#### [Exercise aim]
Among the entries below, find each line with "height" and show it.
*** Supplied entries ***
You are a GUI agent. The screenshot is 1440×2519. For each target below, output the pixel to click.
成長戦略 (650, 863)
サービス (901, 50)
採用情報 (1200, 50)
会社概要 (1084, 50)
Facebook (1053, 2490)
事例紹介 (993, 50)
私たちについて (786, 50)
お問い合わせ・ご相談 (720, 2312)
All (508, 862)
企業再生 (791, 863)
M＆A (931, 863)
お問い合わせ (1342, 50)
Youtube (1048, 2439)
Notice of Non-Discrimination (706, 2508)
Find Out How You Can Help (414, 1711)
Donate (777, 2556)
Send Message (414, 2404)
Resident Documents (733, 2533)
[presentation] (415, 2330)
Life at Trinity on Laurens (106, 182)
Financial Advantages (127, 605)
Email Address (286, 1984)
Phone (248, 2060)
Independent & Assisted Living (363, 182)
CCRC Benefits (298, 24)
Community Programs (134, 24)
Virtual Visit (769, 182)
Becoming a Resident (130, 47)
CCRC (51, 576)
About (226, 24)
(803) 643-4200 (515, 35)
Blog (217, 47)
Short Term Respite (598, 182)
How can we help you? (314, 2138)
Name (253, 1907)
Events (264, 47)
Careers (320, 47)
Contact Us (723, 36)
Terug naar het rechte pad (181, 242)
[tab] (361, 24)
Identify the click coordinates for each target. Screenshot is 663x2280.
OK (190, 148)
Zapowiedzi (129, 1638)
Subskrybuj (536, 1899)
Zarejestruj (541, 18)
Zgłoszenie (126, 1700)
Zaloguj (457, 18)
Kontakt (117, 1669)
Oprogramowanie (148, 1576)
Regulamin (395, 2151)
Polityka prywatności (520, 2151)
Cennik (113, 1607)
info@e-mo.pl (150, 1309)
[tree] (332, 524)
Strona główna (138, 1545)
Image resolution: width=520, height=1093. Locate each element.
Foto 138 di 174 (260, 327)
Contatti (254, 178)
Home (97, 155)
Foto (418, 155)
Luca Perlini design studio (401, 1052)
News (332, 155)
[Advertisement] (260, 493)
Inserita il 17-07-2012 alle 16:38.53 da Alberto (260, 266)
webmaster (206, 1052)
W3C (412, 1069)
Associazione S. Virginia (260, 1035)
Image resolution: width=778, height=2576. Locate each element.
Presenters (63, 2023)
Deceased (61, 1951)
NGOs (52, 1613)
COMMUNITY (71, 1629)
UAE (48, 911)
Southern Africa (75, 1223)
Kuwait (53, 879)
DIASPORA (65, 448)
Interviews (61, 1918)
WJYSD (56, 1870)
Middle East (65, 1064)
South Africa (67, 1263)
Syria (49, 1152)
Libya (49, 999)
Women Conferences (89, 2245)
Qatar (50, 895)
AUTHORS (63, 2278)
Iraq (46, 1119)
*** End of Supplied entries ***
#### [Problem solution]
Image resolution: width=520, height=1093. Locate each element.
Image resolution: width=778, height=2576. Locate each element.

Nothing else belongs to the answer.